• _PROMPT_
An exact copy of each line below is needed, with no images in it.

• _DATA RECORDS_

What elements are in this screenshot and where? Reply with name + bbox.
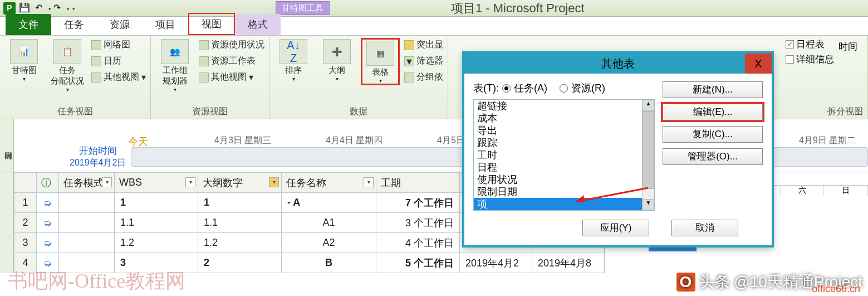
btn-new[interactable]: 新建(N)... (663, 81, 763, 98)
list-item[interactable]: 日程 (474, 161, 654, 173)
res-sheet-icon (199, 56, 209, 66)
btn-gantt-chart[interactable]: 📊 甘特图▾ (4, 38, 43, 82)
scroll-up-icon[interactable]: ▲ (643, 100, 654, 111)
tab-format[interactable]: 格式 (235, 14, 281, 35)
task-mode-icon: ➭ (43, 197, 52, 208)
tab-view[interactable]: 视图 (188, 13, 235, 35)
svg-marker-1 (576, 195, 585, 202)
table-type-selector: 表(T): 任务(A) 资源(R) (473, 81, 655, 95)
btn-outline[interactable]: ➕ 大纲▾ (317, 38, 356, 82)
btn-network-diagram[interactable]: 网络图 (91, 38, 146, 52)
radio-resource[interactable] (560, 84, 568, 93)
timeline-day-2: 4月4日 星期四 (326, 135, 382, 147)
btn-group[interactable]: 分组依 (404, 70, 443, 84)
ribbon-tabs: 文件 任务 资源 项目 视图 格式 (0, 17, 868, 36)
dialog-close-button[interactable]: X (745, 54, 772, 74)
app-logo[interactable]: P (3, 2, 16, 14)
btn-other-views[interactable]: 其他视图 ▾ (91, 70, 146, 84)
task-mode-icon: ➭ (43, 237, 52, 249)
tab-file[interactable]: 文件 (6, 14, 51, 35)
btn-cancel[interactable]: 取消 (671, 220, 738, 236)
calendar-icon (91, 56, 101, 66)
checkbox-icon (786, 55, 794, 64)
qat-undo-icon[interactable]: ↶ (35, 2, 47, 14)
qat-customize-icon[interactable]: ▾ (72, 6, 75, 12)
group-label-data: 数据 (274, 105, 443, 119)
label-table: 表(T): (473, 81, 499, 95)
tab-resource[interactable]: 资源 (97, 14, 143, 35)
radio-task[interactable] (502, 84, 511, 93)
watermark-left: 书吧网-Office教程网 (8, 268, 185, 295)
group-resource-views: 👥 工作组 规划器▾ 资源使用状况 资源工作表 其他视图 ▾ 资源视图 (151, 36, 269, 119)
info-icon: ⓘ (41, 177, 51, 188)
group-label-resource-views: 资源视图 (155, 105, 264, 119)
chk-details[interactable]: 详细信息 (786, 53, 834, 66)
highlight-icon (404, 40, 414, 50)
col-wbs[interactable]: WBS▾ (115, 173, 198, 193)
btn-calendar[interactable]: 日历 (91, 54, 146, 68)
group-data: A↓Z 排序▾ ➕ 大纲▾ ▦ 表格▾ 突出显 ▼筛选器 分组依 数据 (269, 36, 448, 119)
list-item[interactable]: 使用状况 (474, 173, 654, 186)
btn-organizer[interactable]: 管理器(O)... (663, 148, 763, 165)
btn-edit[interactable]: 编辑(E)... (663, 104, 763, 120)
btn-task-usage[interactable]: 📋 任务 分配状况▾ (48, 38, 87, 93)
team-planner-icon: 👥 (161, 39, 189, 64)
tab-task[interactable]: 任务 (51, 14, 97, 35)
list-item[interactable]: 成本 (474, 112, 654, 124)
list-item[interactable]: 工时 (474, 149, 654, 161)
list-item[interactable]: 导出 (474, 124, 654, 137)
btn-sort[interactable]: A↓Z 排序▾ (274, 38, 313, 82)
col-task-mode[interactable]: 任务模式▾ (59, 173, 115, 193)
dropdown-icon[interactable]: ▾ (185, 177, 195, 187)
group-label-task-views: 任务视图 (4, 105, 146, 119)
list-item[interactable]: 超链接 (474, 100, 654, 112)
btn-tables[interactable]: ▦ 表格▾ (361, 38, 400, 85)
list-item[interactable]: 跟踪 (474, 137, 654, 149)
col-task-name[interactable]: 任务名称▾ (282, 173, 376, 193)
dropdown-icon[interactable]: ▾ (364, 177, 374, 187)
start-time-label: 开始时间 2019年4月2日 (70, 144, 126, 169)
btn-resource-usage[interactable]: 资源使用状况 (199, 38, 264, 52)
gantt-icon: 📊 (10, 39, 38, 64)
tab-project[interactable]: 项目 (143, 14, 188, 35)
col-rownum[interactable] (14, 173, 37, 193)
other-views-icon (91, 72, 101, 83)
watermark-url: office66.cn (812, 283, 860, 295)
btn-apply[interactable]: 应用(Y) (582, 220, 649, 236)
svg-line-0 (576, 188, 648, 202)
dropdown-icon[interactable]: ▾ (269, 177, 279, 187)
task-usage-icon: 📋 (53, 39, 81, 64)
group-icon (404, 72, 414, 83)
col-info[interactable]: ⓘ (37, 173, 59, 193)
col-duration[interactable]: 工期 (376, 173, 460, 193)
window-title: 项目1 - Microsoft Project (451, 0, 585, 17)
btn-copy[interactable]: 复制(C)... (663, 126, 763, 143)
checkbox-icon (786, 40, 794, 48)
group-task-views: 📊 甘特图▾ 📋 任务 分配状况▾ 网络图 日历 其他视图 ▾ 任务视图 (0, 36, 151, 119)
sort-icon: A↓Z (279, 39, 307, 64)
annotation-arrow (570, 185, 654, 207)
contextual-tab-label: 甘特图工具 (276, 1, 330, 15)
quick-access-toolbar: P 💾 ↶▾ ↷▾ ▾ (3, 2, 75, 14)
task-mode-icon: ➭ (43, 217, 52, 229)
timeline-day-1: 4月3日 星期三 (214, 135, 271, 147)
timeline-side-label: 时间表 (0, 119, 14, 172)
dropdown-icon[interactable]: ▾ (102, 177, 112, 187)
today-marker: 今天 (128, 135, 148, 148)
btn-other-views-2[interactable]: 其他视图 ▾ (199, 70, 264, 84)
btn-filter[interactable]: ▼筛选器 (404, 54, 443, 68)
chk-timeline[interactable]: 日程表 (786, 38, 834, 51)
btn-resource-sheet[interactable]: 资源工作表 (199, 54, 264, 68)
btn-highlight[interactable]: 突出显 (404, 38, 443, 52)
col-outline-number[interactable]: 大纲数字▾ (198, 173, 282, 193)
qat-redo-icon[interactable]: ↷ (53, 2, 66, 14)
list-item[interactable]: 延迟 (474, 210, 654, 211)
dialog-title: 其他表 (601, 56, 635, 71)
network-icon (91, 40, 101, 50)
btn-team-planner[interactable]: 👥 工作组 规划器▾ (155, 38, 194, 93)
tables-icon: ▦ (366, 41, 394, 66)
dialog-title-bar[interactable]: 其他表 X (464, 54, 772, 74)
grid-side-strip (0, 172, 14, 273)
scroll-thumb[interactable] (642, 111, 654, 189)
qat-save-icon[interactable]: 💾 (19, 2, 31, 14)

• _RESULT OF THIS TASK_
What elements are in this screenshot and where? Reply with name + bbox.
btn-new[interactable]: 新建(N)... (663, 81, 763, 98)
list-item[interactable]: 日程 (474, 161, 654, 173)
res-sheet-icon (199, 56, 209, 66)
btn-gantt-chart[interactable]: 📊 甘特图▾ (4, 38, 43, 82)
scroll-up-icon[interactable]: ▲ (643, 100, 654, 111)
tab-format[interactable]: 格式 (235, 14, 281, 35)
task-mode-icon: ➭ (43, 197, 52, 208)
tab-view[interactable]: 视图 (188, 13, 235, 35)
svg-marker-1 (576, 195, 585, 202)
table-type-selector: 表(T): 任务(A) 资源(R) (473, 81, 655, 95)
btn-outline[interactable]: ➕ 大纲▾ (317, 38, 356, 82)
btn-network-diagram[interactable]: 网络图 (91, 38, 146, 52)
radio-resource[interactable] (560, 84, 568, 93)
timeline-day-2: 4月4日 星期四 (326, 135, 382, 147)
btn-group[interactable]: 分组依 (404, 70, 443, 84)
ribbon-tabs: 文件 任务 资源 项目 视图 格式 (0, 17, 868, 36)
dialog-close-button[interactable]: X (745, 54, 772, 74)
app-logo[interactable]: P (3, 2, 16, 14)
btn-other-views[interactable]: 其他视图 ▾ (91, 70, 146, 84)
task-mode-icon: ➭ (43, 237, 52, 249)
tab-file[interactable]: 文件 (6, 14, 51, 35)
btn-cancel[interactable]: 取消 (671, 220, 738, 236)
calendar-icon (91, 56, 101, 66)
checkbox-icon (786, 55, 794, 64)
qat-undo-icon[interactable]: ↶ (35, 2, 47, 14)
qat-customize-icon[interactable]: ▾ (72, 6, 75, 12)
group-label-data: 数据 (274, 105, 443, 119)
label-table: 表(T): (473, 81, 499, 95)
tab-resource[interactable]: 资源 (97, 14, 143, 35)
radio-task[interactable] (502, 84, 511, 93)
watermark-left: 书吧网-Office教程网 (8, 268, 185, 295)
group-resource-views: 👥 工作组 规划器▾ 资源使用状况 资源工作表 其他视图 ▾ 资源视图 (151, 36, 269, 119)
info-icon: ⓘ (41, 177, 51, 188)
group-label-resource-views: 资源视图 (155, 105, 264, 119)
chk-details[interactable]: 详细信息 (786, 53, 834, 66)
highlight-icon (404, 40, 414, 50)
col-wbs[interactable]: WBS▾ (115, 173, 198, 193)
btn-calendar[interactable]: 日历 (91, 54, 146, 68)
group-data: A↓Z 排序▾ ➕ 大纲▾ ▦ 表格▾ 突出显 ▼筛选器 分组依 数据 (269, 36, 448, 119)
list-item[interactable]: 使用状况 (474, 173, 654, 186)
btn-organizer[interactable]: 管理器(O)... (663, 148, 763, 165)
btn-edit[interactable]: 编辑(E)... (663, 104, 763, 120)
btn-task-usage[interactable]: 📋 任务 分配状况▾ (48, 38, 87, 93)
team-planner-icon: 👥 (161, 39, 189, 64)
tab-task[interactable]: 任务 (51, 14, 97, 35)
list-item[interactable]: 成本 (474, 112, 654, 124)
list-item[interactable]: 工时 (474, 149, 654, 161)
list-item[interactable]: 导出 (474, 124, 654, 137)
btn-sort[interactable]: A↓Z 排序▾ (274, 38, 313, 82)
col-task-mode[interactable]: 任务模式▾ (59, 173, 115, 193)
dropdown-icon[interactable]: ▾ (185, 177, 195, 187)
group-label-task-views: 任务视图 (4, 105, 146, 119)
list-item[interactable]: 超链接 (474, 100, 654, 112)
btn-tables[interactable]: ▦ 表格▾ (361, 38, 400, 85)
list-item[interactable]: 跟踪 (474, 137, 654, 149)
col-task-name[interactable]: 任务名称▾ (282, 173, 376, 193)
dropdown-icon[interactable]: ▾ (364, 177, 374, 187)
start-time-label: 开始时间 2019年4月2日 (70, 144, 126, 169)
btn-resource-usage[interactable]: 资源使用状况 (199, 38, 264, 52)
gantt-icon: 📊 (10, 39, 38, 64)
tab-project[interactable]: 项目 (143, 14, 188, 35)
col-rownum[interactable] (14, 173, 37, 193)
other-views-icon (91, 72, 101, 83)
watermark-url: office66.cn (812, 283, 860, 295)
btn-apply[interactable]: 应用(Y) (582, 220, 649, 236)
svg-line-0 (576, 188, 648, 202)
dropdown-icon[interactable]: ▾ (269, 177, 279, 187)
task-usage-icon: 📋 (53, 39, 81, 64)
group-icon (404, 72, 414, 83)
col-info[interactable]: ⓘ (37, 173, 59, 193)
col-duration[interactable]: 工期 (376, 173, 460, 193)
window-title: 项目1 - Microsoft Project (451, 0, 585, 17)
btn-copy[interactable]: 复制(C)... (663, 126, 763, 143)
checkbox-icon (786, 40, 794, 48)
group-task-views: 📊 甘特图▾ 📋 任务 分配状况▾ 网络图 日历 其他视图 ▾ 任务视图 (0, 36, 151, 119)
sort-icon: A↓Z (279, 39, 307, 64)
annotation-arrow (570, 185, 654, 207)
contextual-tab-label: 甘特图工具 (276, 1, 330, 15)
quick-access-toolbar: P 💾 ↶▾ ↷▾ ▾ (3, 2, 75, 14)
task-mode-icon: ➭ (43, 217, 52, 229)
timeline-day-1: 4月3日 星期三 (214, 135, 271, 147)
timeline-side-label: 时间表 (0, 119, 14, 172)
dropdown-icon[interactable]: ▾ (102, 177, 112, 187)
today-marker: 今天 (128, 135, 148, 148)
btn-other-views-2[interactable]: 其他视图 ▾ (199, 70, 264, 84)
btn-filter[interactable]: ▼筛选器 (404, 54, 443, 68)
chk-timeline[interactable]: 日程表 (786, 38, 834, 51)
btn-resource-sheet[interactable]: 资源工作表 (199, 54, 264, 68)
btn-highlight[interactable]: 突出显 (404, 38, 443, 52)
col-outline-number[interactable]: 大纲数字▾ (198, 173, 282, 193)
qat-redo-icon[interactable]: ↷ (53, 2, 66, 14)
list-item[interactable]: 延迟 (474, 210, 654, 211)
dialog-title: 其他表 (601, 56, 635, 71)
network-icon (91, 40, 101, 50)
btn-team-planner[interactable]: 👥 工作组 规划器▾ (155, 38, 194, 93)
tables-icon: ▦ (366, 41, 394, 66)
dialog-title-bar[interactable]: 其他表 X (464, 54, 772, 74)
grid-side-strip (0, 172, 14, 273)
scroll-thumb[interactable] (642, 111, 654, 189)
qat-save-icon[interactable]: 💾 (19, 2, 31, 14)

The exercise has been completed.